Publisher: Outskirts Press
ISBN: 9781977238016
Category : Biography & Autobiography
Languages : en
Pages : 540
Book Description
IN SLOCUMS'S WAKE, written for sailors and non-sailors alike, is an autobiographical tale of a hard-won circumnavigation aboard a 43-foot cutter. This story will entice, entrance and inspire the reader whether you intend to embark on your own voyage or just enjoy a good adventure saga. With a primary focus on the remarkable people and places encountered during nearly five years at sea, IN SLOCUM'S WAKE also offers those who are planning their own long-distance off-shore exploit invaluable advice and data about best routes, strategies, stops, services and tricks of the trade.
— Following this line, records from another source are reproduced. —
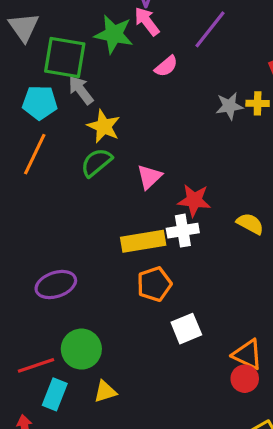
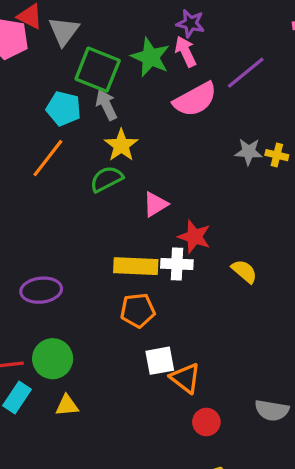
pink semicircle: (166, 66) -> (195, 99), size x1.8
orange triangle: (247, 354) -> (185, 378), moved

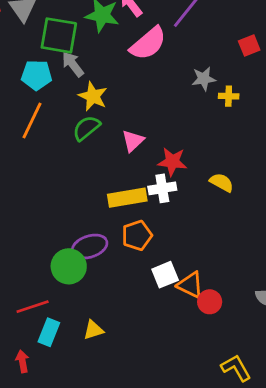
yellow cross: (277, 155) -> (229, 96), moved
purple ellipse: (41, 290) -> (90, 247), moved
green circle: (53, 359) -> (69, 266), moved
red circle: (206, 422) -> (210, 302), moved

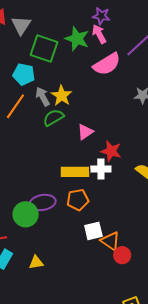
gray arrow: (73, 64) -> (43, 96), moved

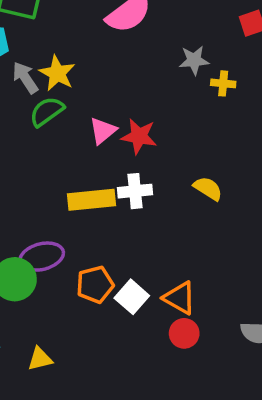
red star: (111, 151) -> (139, 136), moved
orange pentagon: (78, 200) -> (95, 285), moved
white square: (93, 231) -> (132, 297), turned -30
orange triangle: (110, 241) -> (180, 298), moved

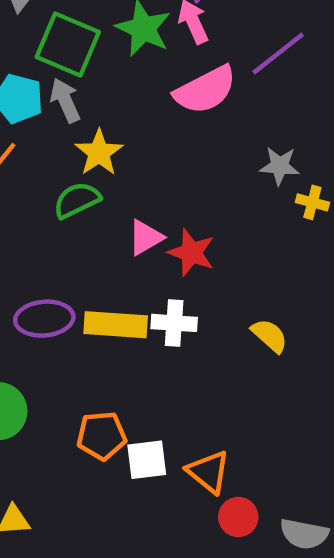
gray arrow: (25, 78) -> (65, 100), moved
purple ellipse: (42, 257) -> (44, 319), moved
white square: (132, 297) -> (147, 460), turned 32
red circle: (184, 333) -> (238, 517), moved

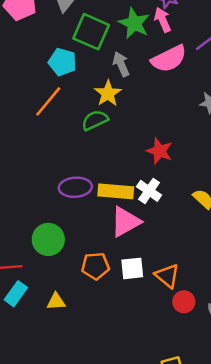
gray arrow: (65, 100) -> (121, 64), moved
pink triangle: (146, 237) -> (125, 222), moved, size x1.5
white cross: (174, 323) -> (149, 191), turned 30
orange pentagon: (102, 436) -> (95, 266), moved

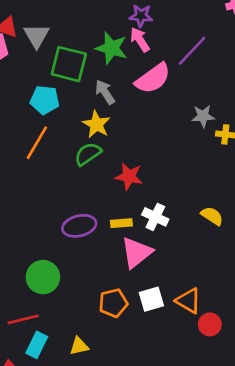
red star: (160, 151) -> (129, 176), moved
yellow rectangle: (116, 191) -> (121, 223), size x0.6
green circle: (48, 239) -> (43, 277), moved

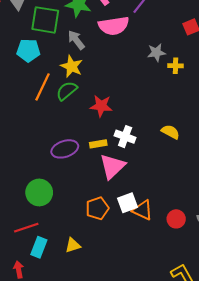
pink semicircle: (153, 78) -> (114, 26), turned 32
orange line: (37, 143) -> (42, 87), moved
orange triangle: (188, 301) -> (143, 210), moved

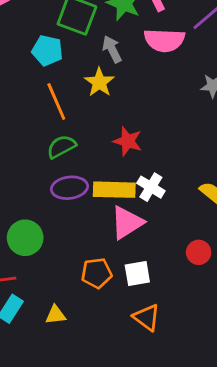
orange line: (42, 87) -> (56, 102), turned -60
green semicircle: (67, 91) -> (61, 147), moved
yellow rectangle: (98, 144) -> (114, 190), size x1.8
orange triangle: (143, 210) -> (147, 317), moved
red circle: (176, 219) -> (199, 252), moved

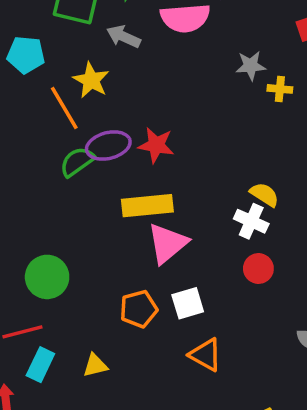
gray arrow: (112, 49) -> (123, 37), turned -32
cyan pentagon: (47, 51) -> (26, 55), moved
yellow star: (99, 82) -> (91, 80), moved
white cross: (151, 187) -> (251, 221), moved
purple ellipse: (69, 188) -> (108, 146), moved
If you have always dreamed of undertaking such a journey, IN SLOCUM'S WAKE will either help you summon the courage to actually take the leap or convince you it's really not worth the risk or trouble you will surely encounter along the watery way. It's impossible to sail around the world without facing some of the most challenging experiences of your life. On the flip side, you will also surely discover the most sublime and exhilarating moments and memories guaranteed to stay with you for the rest of your earthbound days. Nat Warren-White's five-year journey follows many of the same passages and roughly traces much of the route followed by Joshua Slocum who, in the late 1800s, became the first person to sail alone around the world. IN SLOCUM'S WAKE compares the challenges Warren-White faced aboard his South African-built sloop, BAHATI, with those faced by Slocum aboard his 37-foot Chesapeake Bay oyster-fishing vessel, SPRAY . The two boats are similar in design and capability though built more than 100 years apart, one in wood, the other in fiberglass. The two captains are similar in background and stature, though born almost 100 years apart. To both men, navigating the world's oceans came from a similar motivation: "...a natural outcome of [a] love of adventure, [and] of [our] lifelong experience" in, on and around the sea.